The first graders read a poem about Martin Luther King Jr. called "Following Martin." This was about Dr. King's dream and how he changed the world. Next, first through fourth grade sang a song called "Martin Luther King." This was very educational because it mentioned what he had accomplished throughout his life.
Next came the second and third graders with the Human Time Line. This showed what important things happened during Dr. King's lifetime. For example, the Birmingham bus boycott, the march on Washington, and his "I have a dream" speech.
Then it was the Middle School's turn. The eighth graders started by singing "We Shall Overcome." This is one song that people sang while marching through streets in Washington at the March on Washington in 1963. Next up was the seventh and eighth graders reading inspirational parts of famous speeches such as the ''I Have a Dream,'' ''Gettysburg Address,'' and John F. Kennedy's "Civil Rights" speech. These talks helped people understand how MLK encouraged people with his words and how he spoke not with violence, but with tolerance towards others.
Finally, the sixth grade preformed a beautiful skit about Rosa Parks. Each student had a role and together they reenacted Rosa's decision to not get up from the white people's seat on the bus. The skit also briefly told about the court case that followed Rosa's decision.
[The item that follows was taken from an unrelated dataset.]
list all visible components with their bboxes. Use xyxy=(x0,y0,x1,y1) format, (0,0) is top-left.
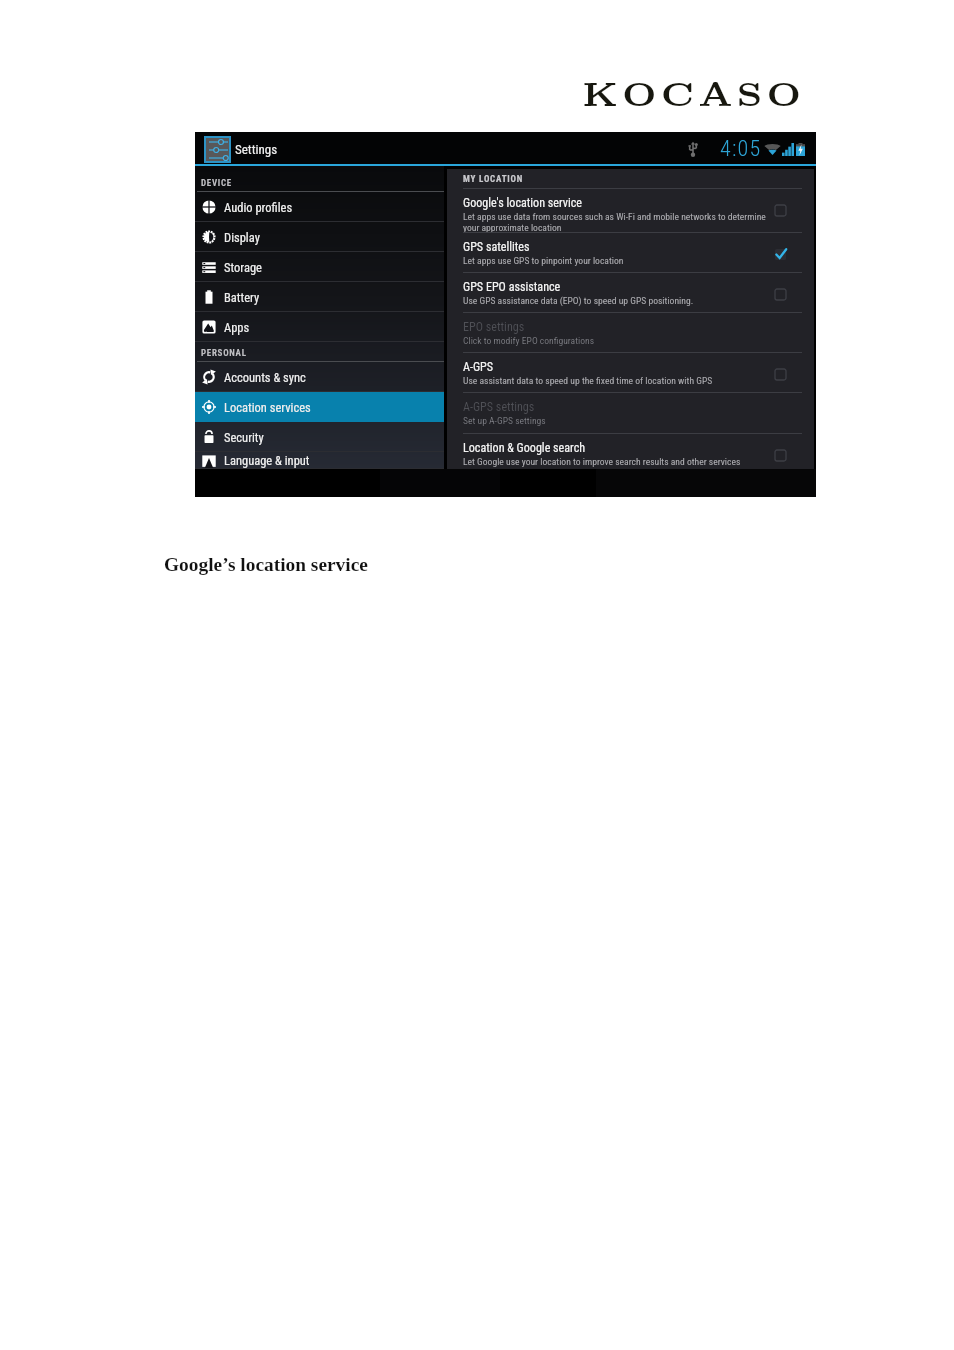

In this assembly we were thanking our mighty hero, Martin Luther King Jr. and remembering his legacy. I hope that more people know about his enormous accomplishments and work towards stopping segregation. I, and hopefully others who witnessed our assembly, also believe that people should be treated with respect and equality no matter what race, color, size or shape. A big thank you to all the teachers and staff who helped prepare for this memorable day.